Greetings,
* Tom Lane (tgl@sss.pgh.pa.us) wrote:
> Greg Stark <stark@mit.edu> writes:
> > I wonder if there isn't room to handle this the other way around. To
> > configure Postgres to not need a CREATE ROLE for every role but
> > delegate the user management to the external authentication service.
>
> > So Postgres would consider the actual role to be the one kerberos said
> > it was even if that role didn't exist in pg_role. Presumably you would
> > want to delegate to a corresponding authorization system as well so if
> > the role was absent from pg_role (or more likely fit some pattern)
> > Postgres would ignore pg_role and consult the authorization system
> > configured like AD or whatever people use with Kerberos these days.
>
> This doesn't sound particularly workable: how would you manage
> inside-the-database permissions? Kerberos isn't going to know
> what "view foo" is, let alone know whether you should be allowed
> to read or write it. So ISTM there has to be a role to hold
> those permissions. Certainly, you could allow multiple external
> identities to share a role ... but that works today.
Agreed- we would need something in the database to tie it to and I don't
see it making much sense to try to invent something else for that when
that's what roles are.
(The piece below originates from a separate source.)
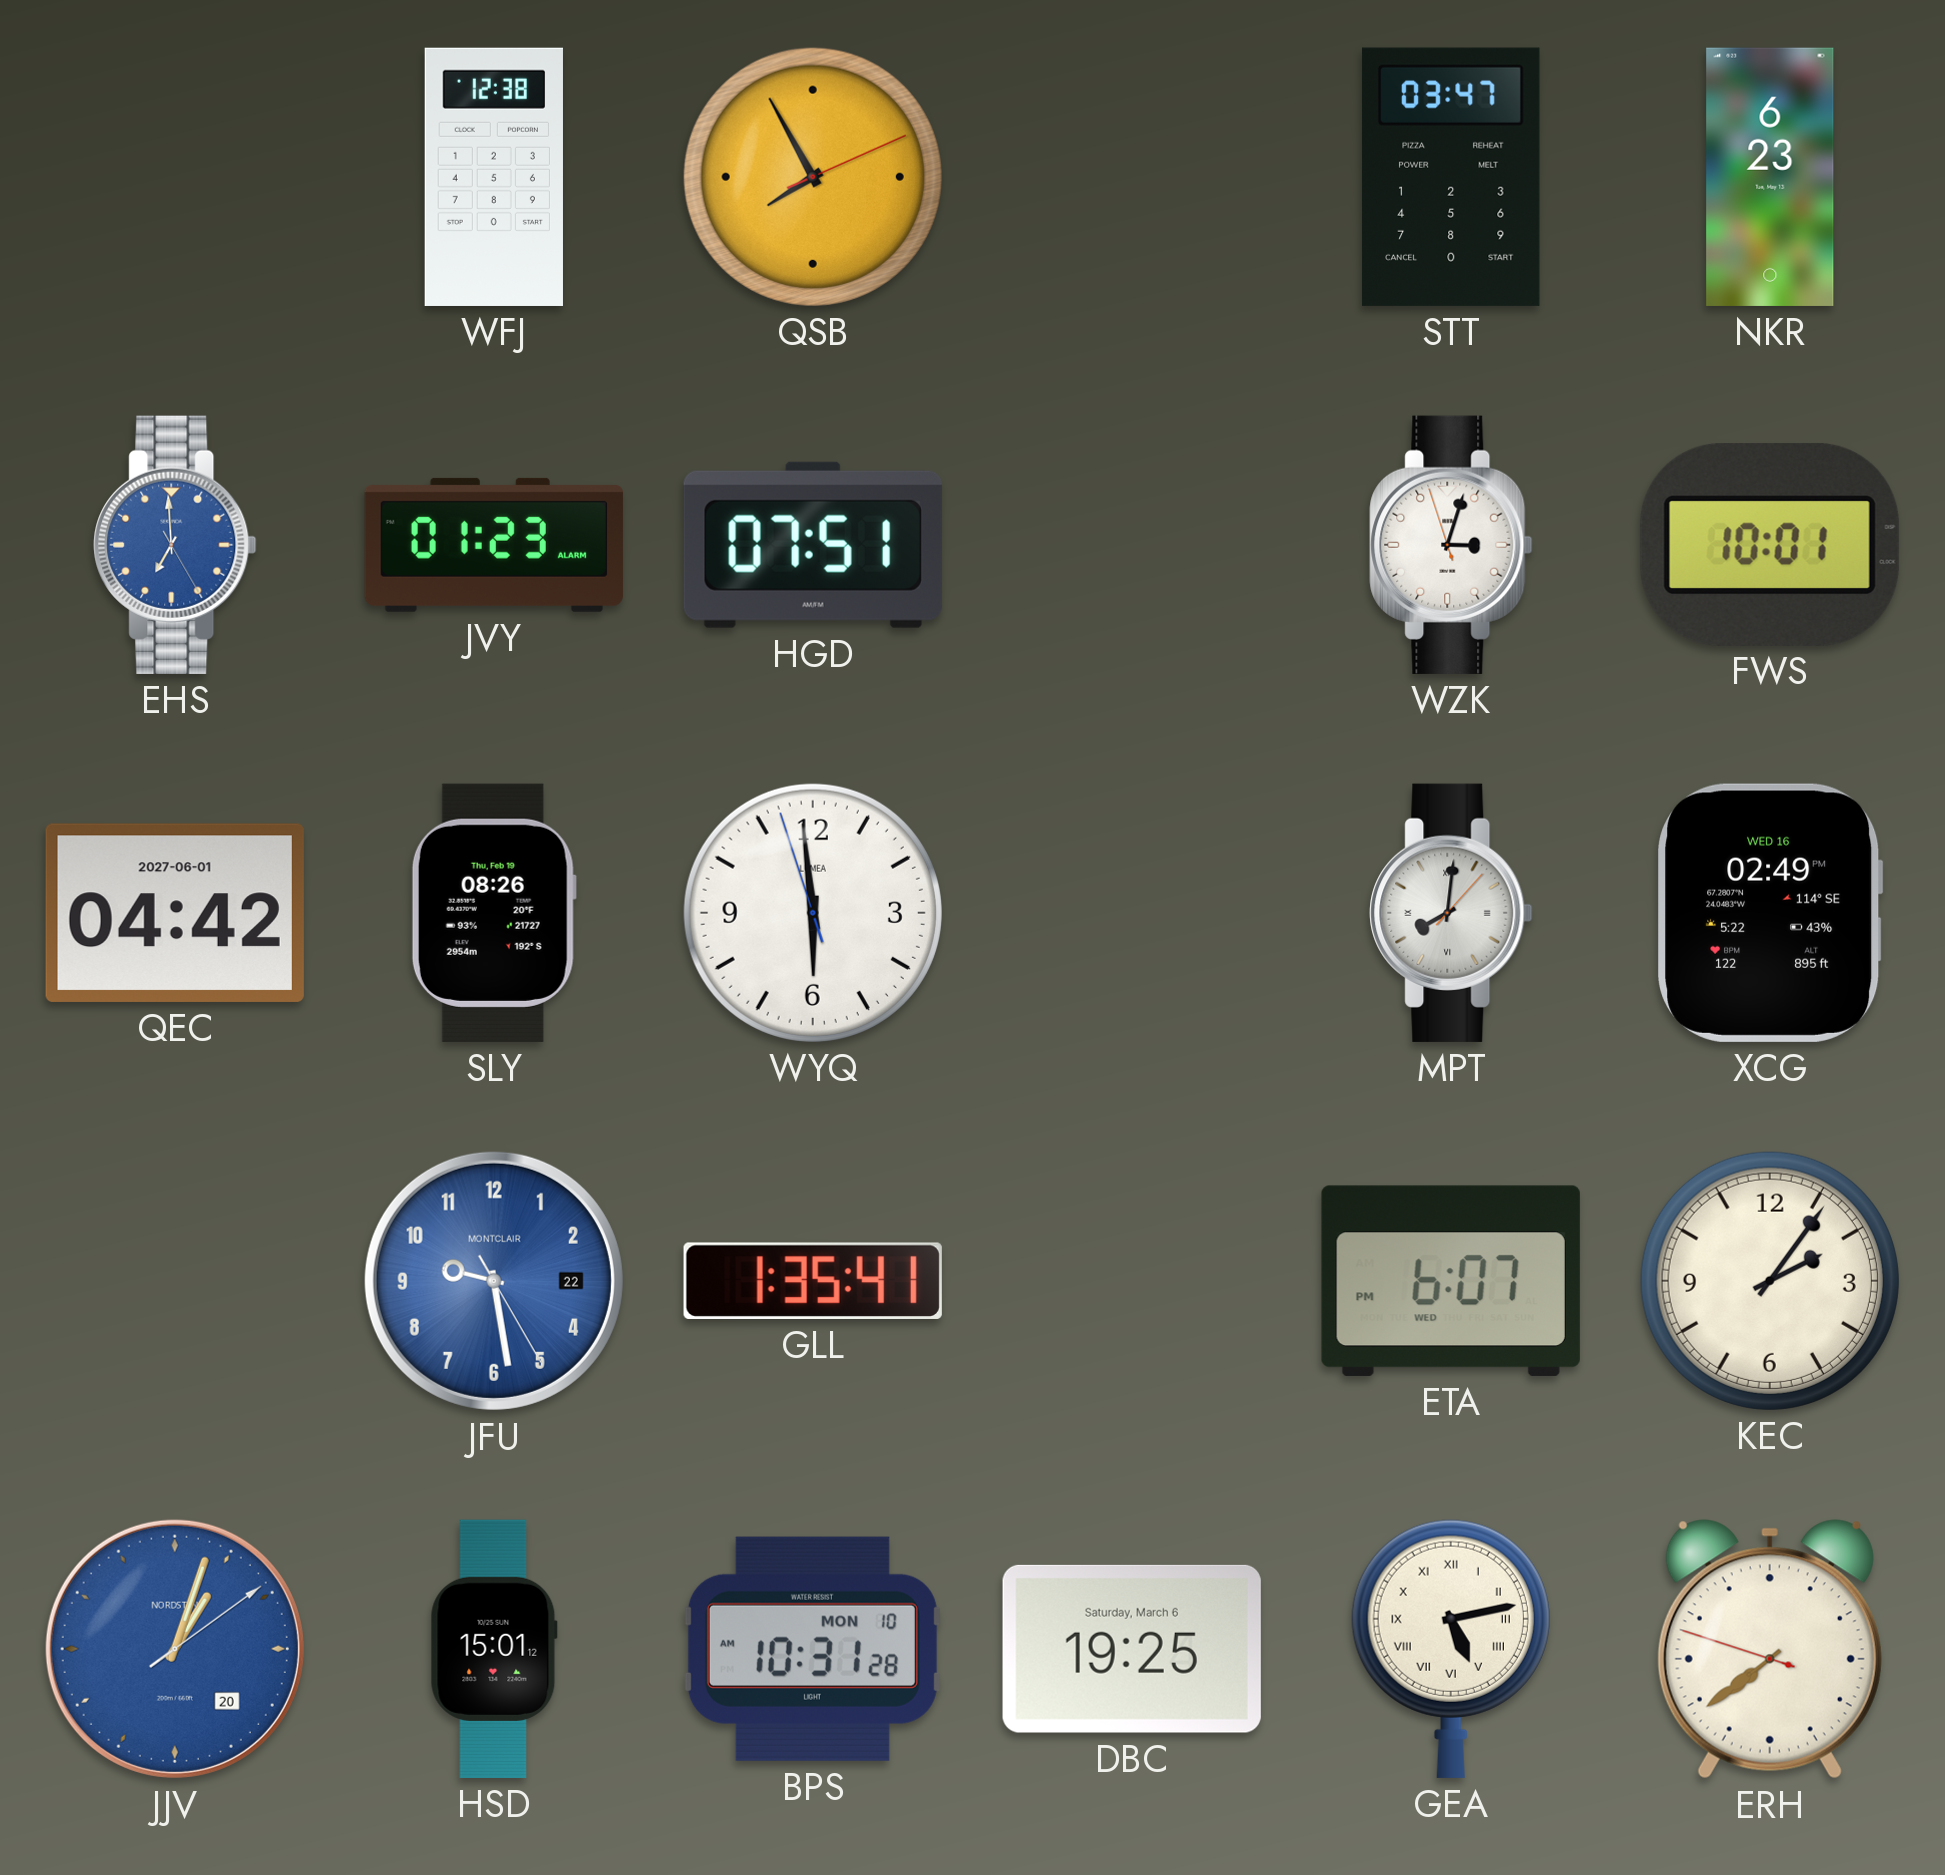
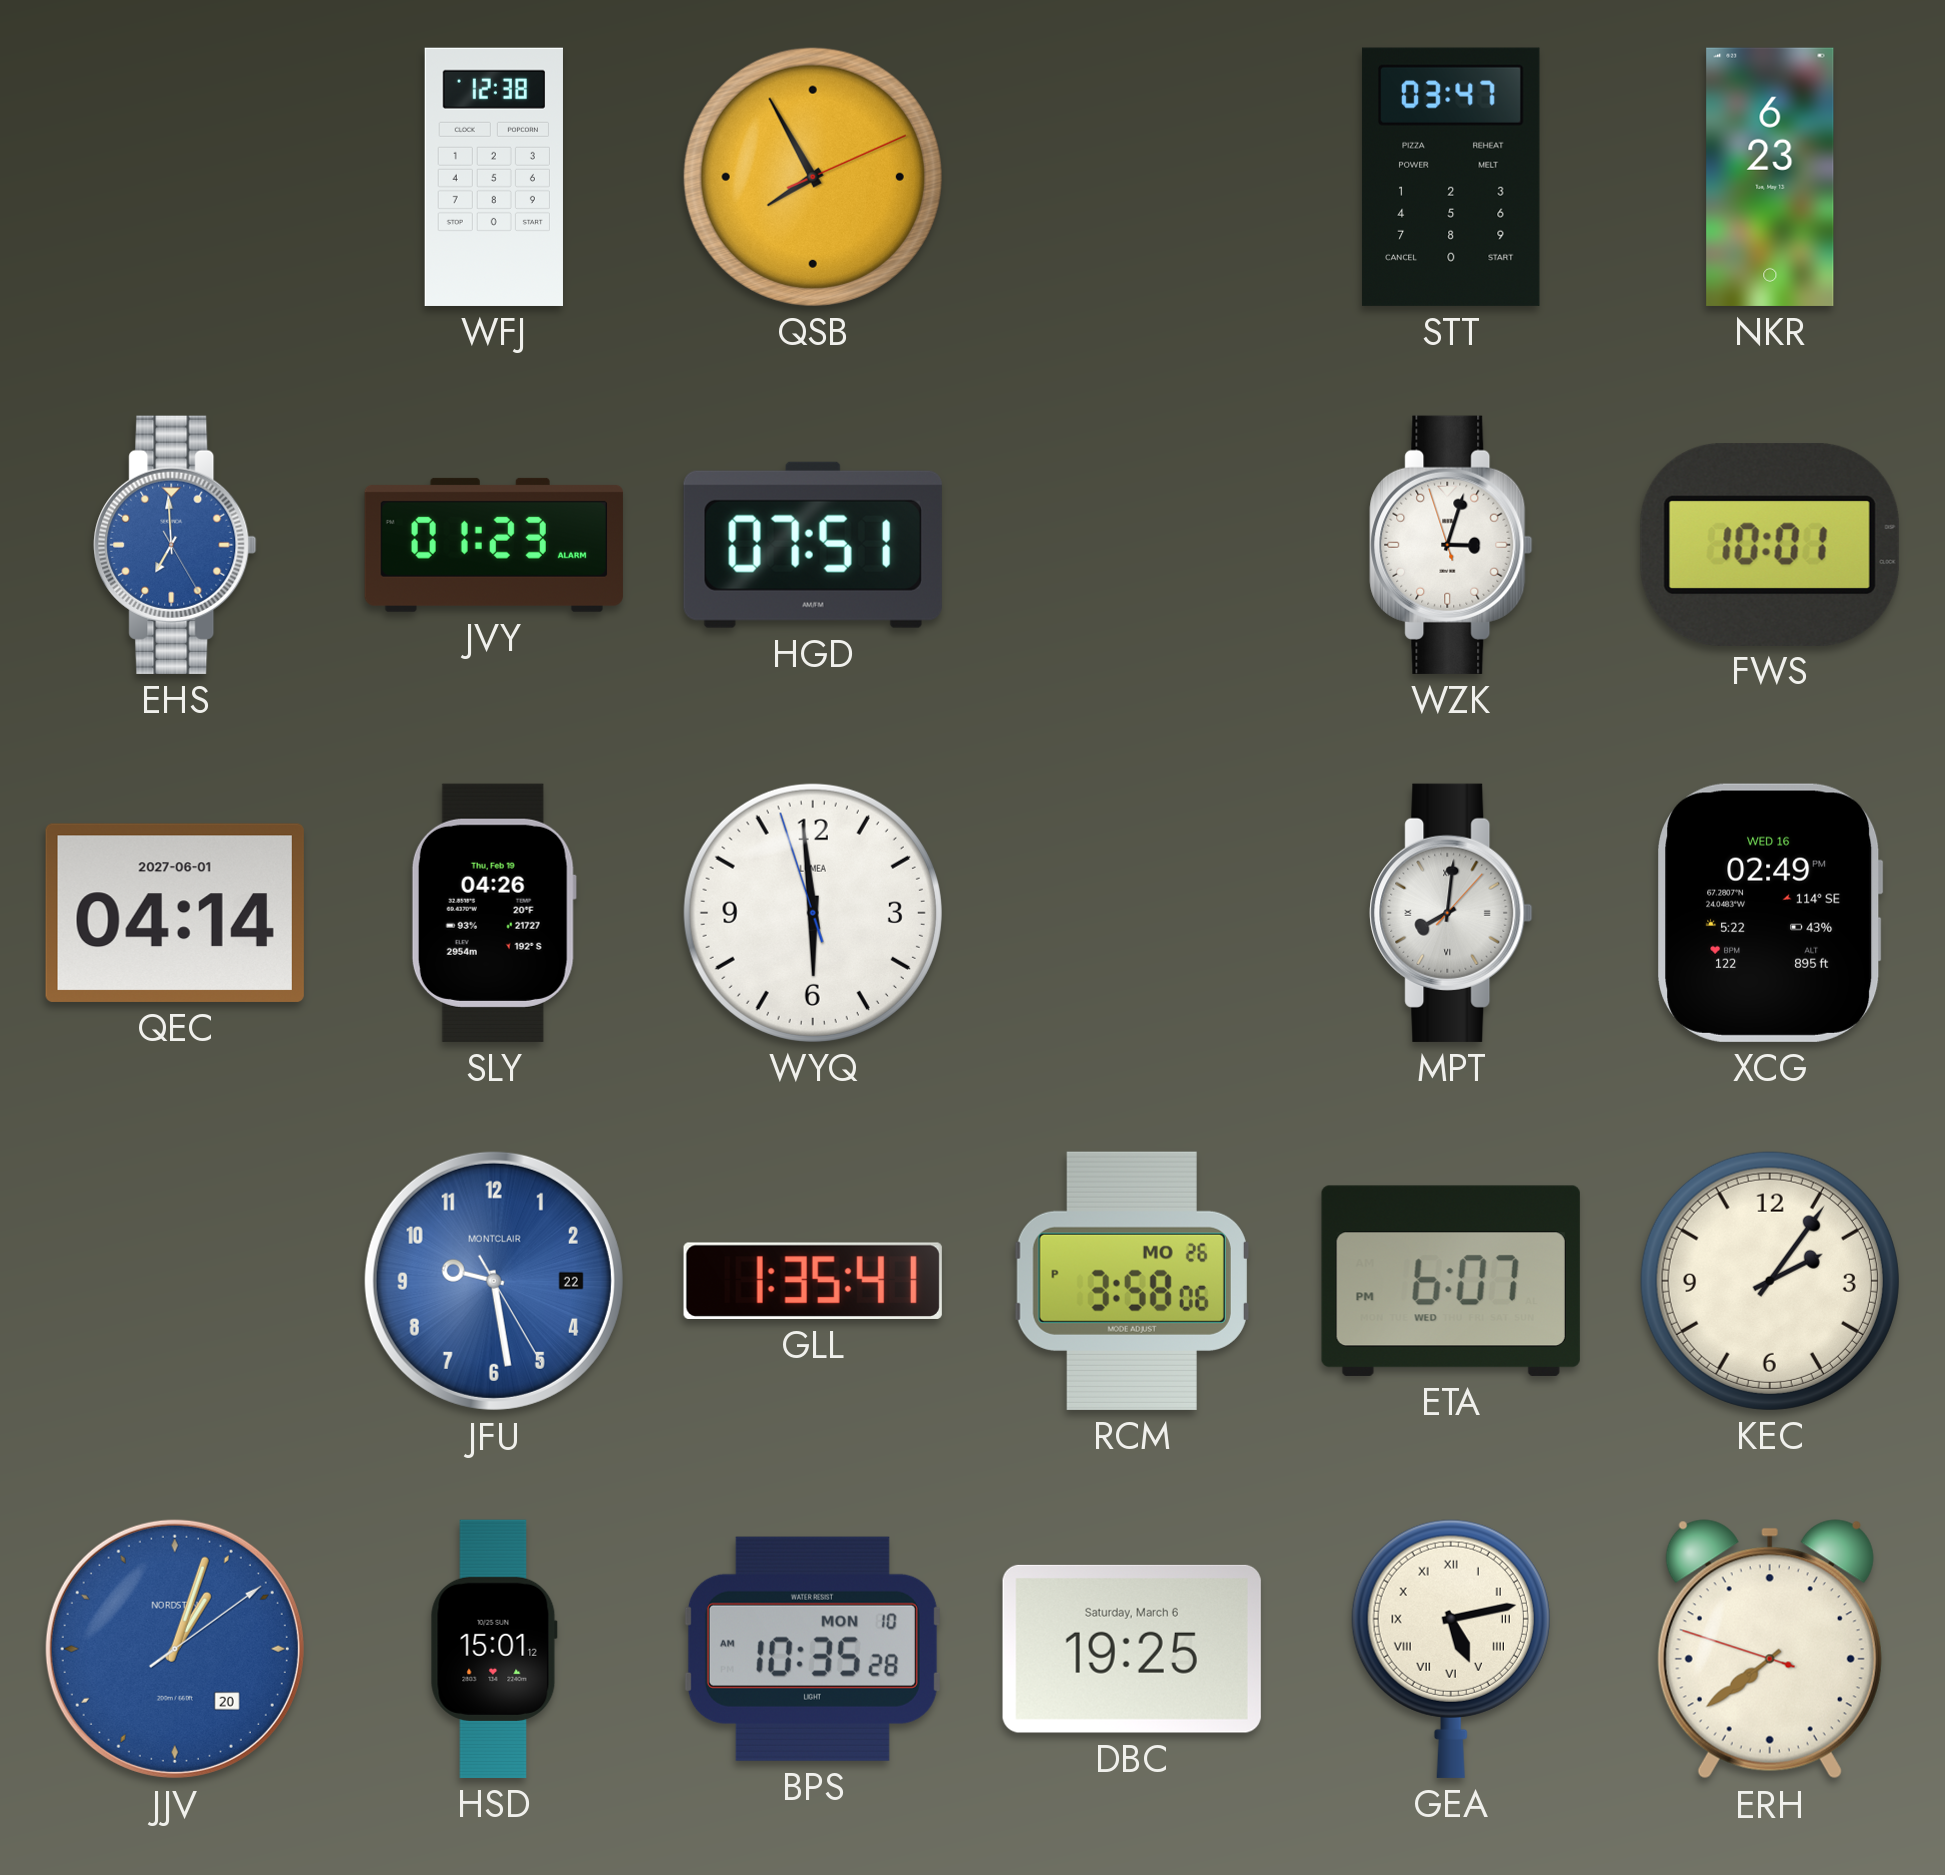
QEC: 04:42 -> 04:14
SLY: 08:26 -> 04:26
RCM: none -> 3:58
BPS: 10:31 -> 10:35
What's been discussed before and would certainly
be nice, however, would be a way to have roles automatically created.
There's pg_ldap_sync for that today but it'd be nice to have something
built-in and which happens at connection/authentication time, or maybe a
background worker that connects to an ldap server and listens for
changes and creates appropriate roles when they're created. Considering
we've got the LDAP code already, that'd be a really nice capability.